■ **Your goal**
Among the entries below, tally each line where the word "report" appears and state only the total.
◇ ◇ ◇ ◇ ◇
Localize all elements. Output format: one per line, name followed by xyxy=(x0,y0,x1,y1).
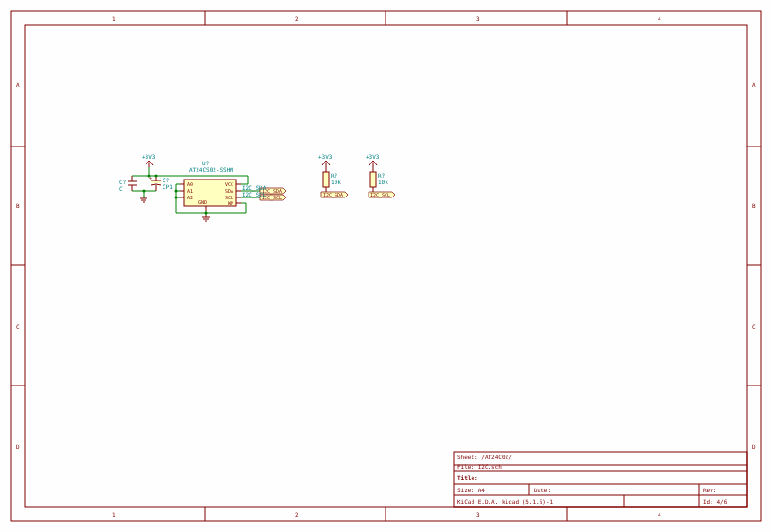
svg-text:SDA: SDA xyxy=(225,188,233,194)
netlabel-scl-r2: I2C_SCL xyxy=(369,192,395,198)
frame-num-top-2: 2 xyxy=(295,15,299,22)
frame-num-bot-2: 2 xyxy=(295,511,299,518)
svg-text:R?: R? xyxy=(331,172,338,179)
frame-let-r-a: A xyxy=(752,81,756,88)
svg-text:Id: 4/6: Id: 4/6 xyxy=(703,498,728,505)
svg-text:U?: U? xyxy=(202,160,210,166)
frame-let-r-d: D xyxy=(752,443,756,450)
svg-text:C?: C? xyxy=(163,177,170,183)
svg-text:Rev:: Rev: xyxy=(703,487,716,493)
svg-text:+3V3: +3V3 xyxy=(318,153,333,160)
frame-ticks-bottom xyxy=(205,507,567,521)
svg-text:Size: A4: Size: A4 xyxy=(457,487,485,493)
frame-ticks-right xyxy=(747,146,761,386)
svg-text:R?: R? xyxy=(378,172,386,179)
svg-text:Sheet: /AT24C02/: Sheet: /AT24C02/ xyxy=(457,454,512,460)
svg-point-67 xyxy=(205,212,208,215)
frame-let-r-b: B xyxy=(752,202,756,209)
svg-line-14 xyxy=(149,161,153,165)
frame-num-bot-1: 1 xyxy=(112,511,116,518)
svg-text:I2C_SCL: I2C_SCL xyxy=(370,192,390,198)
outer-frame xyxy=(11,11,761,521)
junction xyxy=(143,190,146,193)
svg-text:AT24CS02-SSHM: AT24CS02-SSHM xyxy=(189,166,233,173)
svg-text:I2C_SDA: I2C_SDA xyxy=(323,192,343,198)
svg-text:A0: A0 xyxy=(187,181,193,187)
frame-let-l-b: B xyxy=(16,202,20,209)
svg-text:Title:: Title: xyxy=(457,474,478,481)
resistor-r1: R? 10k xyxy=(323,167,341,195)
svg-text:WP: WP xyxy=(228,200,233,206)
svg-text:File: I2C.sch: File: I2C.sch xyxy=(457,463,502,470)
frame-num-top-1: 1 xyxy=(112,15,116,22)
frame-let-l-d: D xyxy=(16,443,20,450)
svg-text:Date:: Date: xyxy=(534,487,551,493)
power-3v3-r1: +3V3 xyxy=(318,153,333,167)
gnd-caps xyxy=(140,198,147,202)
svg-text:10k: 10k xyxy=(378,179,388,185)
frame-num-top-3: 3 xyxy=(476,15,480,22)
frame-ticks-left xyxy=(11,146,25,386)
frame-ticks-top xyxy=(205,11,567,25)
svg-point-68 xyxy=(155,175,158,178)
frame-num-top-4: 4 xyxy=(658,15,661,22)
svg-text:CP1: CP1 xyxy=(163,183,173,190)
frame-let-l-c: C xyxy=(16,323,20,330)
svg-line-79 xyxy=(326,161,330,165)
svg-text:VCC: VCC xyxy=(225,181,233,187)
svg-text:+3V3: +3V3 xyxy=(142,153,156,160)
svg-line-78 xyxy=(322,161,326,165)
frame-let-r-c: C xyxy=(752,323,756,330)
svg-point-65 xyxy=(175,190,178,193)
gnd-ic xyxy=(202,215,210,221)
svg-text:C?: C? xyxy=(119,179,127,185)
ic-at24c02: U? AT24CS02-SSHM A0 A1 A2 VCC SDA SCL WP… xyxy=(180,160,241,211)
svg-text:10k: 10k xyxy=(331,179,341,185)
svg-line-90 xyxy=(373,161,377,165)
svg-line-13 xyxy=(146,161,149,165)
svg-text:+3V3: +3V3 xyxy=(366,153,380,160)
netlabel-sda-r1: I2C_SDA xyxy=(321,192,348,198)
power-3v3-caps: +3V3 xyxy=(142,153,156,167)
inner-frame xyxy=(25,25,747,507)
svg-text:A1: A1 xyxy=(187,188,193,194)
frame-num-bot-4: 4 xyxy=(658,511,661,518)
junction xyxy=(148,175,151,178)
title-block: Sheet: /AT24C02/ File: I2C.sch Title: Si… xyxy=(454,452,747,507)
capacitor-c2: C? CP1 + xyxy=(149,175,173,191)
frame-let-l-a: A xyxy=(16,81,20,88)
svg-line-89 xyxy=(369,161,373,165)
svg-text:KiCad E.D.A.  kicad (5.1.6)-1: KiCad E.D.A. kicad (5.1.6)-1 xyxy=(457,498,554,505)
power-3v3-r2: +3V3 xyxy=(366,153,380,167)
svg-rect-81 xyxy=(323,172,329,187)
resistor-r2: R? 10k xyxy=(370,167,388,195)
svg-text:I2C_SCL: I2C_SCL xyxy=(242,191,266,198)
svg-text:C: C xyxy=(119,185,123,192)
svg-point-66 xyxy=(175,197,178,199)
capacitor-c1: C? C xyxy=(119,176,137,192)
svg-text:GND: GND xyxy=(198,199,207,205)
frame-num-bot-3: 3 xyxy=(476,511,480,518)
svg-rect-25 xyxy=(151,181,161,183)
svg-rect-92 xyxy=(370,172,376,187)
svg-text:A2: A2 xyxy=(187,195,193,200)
◇ ◇ ◇ ◇ ◇
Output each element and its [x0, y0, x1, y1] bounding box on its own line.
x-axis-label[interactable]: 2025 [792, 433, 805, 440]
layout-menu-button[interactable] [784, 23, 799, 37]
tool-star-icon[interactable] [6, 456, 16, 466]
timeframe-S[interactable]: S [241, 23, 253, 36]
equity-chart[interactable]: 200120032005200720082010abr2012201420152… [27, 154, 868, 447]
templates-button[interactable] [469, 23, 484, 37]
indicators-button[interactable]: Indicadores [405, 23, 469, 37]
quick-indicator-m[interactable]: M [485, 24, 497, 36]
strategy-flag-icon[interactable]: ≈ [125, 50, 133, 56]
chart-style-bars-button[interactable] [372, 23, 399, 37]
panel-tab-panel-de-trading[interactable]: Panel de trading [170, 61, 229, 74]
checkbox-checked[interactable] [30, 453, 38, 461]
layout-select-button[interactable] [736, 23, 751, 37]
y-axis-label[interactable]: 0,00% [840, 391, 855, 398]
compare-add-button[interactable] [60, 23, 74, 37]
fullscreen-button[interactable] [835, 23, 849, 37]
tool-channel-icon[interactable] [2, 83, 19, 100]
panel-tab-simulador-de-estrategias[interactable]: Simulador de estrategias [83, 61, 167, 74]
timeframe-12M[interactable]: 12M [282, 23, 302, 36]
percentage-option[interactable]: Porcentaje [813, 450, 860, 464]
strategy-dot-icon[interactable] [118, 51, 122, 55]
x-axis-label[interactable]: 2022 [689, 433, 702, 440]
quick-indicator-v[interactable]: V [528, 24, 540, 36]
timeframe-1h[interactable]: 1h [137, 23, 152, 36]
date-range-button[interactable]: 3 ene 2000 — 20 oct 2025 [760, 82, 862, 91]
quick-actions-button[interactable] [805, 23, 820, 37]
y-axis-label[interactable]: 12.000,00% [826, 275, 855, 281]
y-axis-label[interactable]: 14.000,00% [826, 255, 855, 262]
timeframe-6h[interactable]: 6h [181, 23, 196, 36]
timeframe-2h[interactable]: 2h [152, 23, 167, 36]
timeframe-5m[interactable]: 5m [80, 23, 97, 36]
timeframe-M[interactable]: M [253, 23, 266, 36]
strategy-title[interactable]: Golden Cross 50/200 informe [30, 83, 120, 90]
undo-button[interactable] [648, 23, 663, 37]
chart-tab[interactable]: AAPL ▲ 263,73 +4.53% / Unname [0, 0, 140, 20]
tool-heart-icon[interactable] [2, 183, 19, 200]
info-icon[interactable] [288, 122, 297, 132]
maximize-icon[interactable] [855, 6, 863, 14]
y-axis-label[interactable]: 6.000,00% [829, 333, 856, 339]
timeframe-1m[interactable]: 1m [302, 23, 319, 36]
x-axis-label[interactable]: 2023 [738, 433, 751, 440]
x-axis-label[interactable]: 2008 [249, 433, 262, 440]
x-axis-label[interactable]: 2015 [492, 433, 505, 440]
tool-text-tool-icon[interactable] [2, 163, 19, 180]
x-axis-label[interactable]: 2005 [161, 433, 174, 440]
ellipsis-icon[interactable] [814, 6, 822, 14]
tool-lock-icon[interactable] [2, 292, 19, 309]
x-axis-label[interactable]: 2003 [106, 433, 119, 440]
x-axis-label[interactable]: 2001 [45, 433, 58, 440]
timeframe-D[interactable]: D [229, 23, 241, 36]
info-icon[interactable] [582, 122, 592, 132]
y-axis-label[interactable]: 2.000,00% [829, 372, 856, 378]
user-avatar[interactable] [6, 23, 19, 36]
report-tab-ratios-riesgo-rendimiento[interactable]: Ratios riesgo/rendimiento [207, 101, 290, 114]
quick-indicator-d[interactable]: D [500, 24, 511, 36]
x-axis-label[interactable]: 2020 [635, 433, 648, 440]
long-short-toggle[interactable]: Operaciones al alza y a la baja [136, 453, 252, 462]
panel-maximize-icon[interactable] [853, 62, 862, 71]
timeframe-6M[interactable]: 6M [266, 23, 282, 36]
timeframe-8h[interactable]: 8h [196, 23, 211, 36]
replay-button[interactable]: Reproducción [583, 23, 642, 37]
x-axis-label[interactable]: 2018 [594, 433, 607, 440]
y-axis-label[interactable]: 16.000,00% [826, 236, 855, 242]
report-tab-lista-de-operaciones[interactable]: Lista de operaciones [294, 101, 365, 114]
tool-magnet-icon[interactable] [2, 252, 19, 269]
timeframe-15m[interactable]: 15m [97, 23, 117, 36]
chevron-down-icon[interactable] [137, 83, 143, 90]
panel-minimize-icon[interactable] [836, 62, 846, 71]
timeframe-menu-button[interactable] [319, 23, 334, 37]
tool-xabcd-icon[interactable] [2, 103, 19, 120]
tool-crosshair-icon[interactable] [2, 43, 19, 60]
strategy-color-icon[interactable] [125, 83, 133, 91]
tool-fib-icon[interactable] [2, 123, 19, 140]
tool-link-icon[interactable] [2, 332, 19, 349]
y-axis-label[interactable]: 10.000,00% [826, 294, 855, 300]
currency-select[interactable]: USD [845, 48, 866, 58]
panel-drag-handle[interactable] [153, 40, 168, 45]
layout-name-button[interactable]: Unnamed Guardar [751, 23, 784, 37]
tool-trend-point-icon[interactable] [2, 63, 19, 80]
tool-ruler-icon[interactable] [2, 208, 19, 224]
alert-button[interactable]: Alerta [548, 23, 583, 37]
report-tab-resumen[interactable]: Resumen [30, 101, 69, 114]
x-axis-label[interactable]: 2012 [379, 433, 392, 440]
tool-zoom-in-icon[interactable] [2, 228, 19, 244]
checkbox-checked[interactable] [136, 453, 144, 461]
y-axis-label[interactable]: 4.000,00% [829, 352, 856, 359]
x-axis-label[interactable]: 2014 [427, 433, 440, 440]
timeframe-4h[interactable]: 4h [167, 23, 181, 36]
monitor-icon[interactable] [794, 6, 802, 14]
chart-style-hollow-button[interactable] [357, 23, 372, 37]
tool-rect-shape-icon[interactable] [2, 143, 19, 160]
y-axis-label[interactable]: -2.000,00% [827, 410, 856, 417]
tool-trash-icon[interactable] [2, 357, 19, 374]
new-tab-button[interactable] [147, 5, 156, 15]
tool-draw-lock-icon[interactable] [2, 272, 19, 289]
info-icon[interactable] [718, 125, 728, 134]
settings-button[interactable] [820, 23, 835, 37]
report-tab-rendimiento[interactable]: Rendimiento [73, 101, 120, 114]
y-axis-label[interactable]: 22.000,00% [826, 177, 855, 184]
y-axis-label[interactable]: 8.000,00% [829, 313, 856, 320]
◇ ◇ ◇ ◇ ◇
■ **Output for this exercise**
4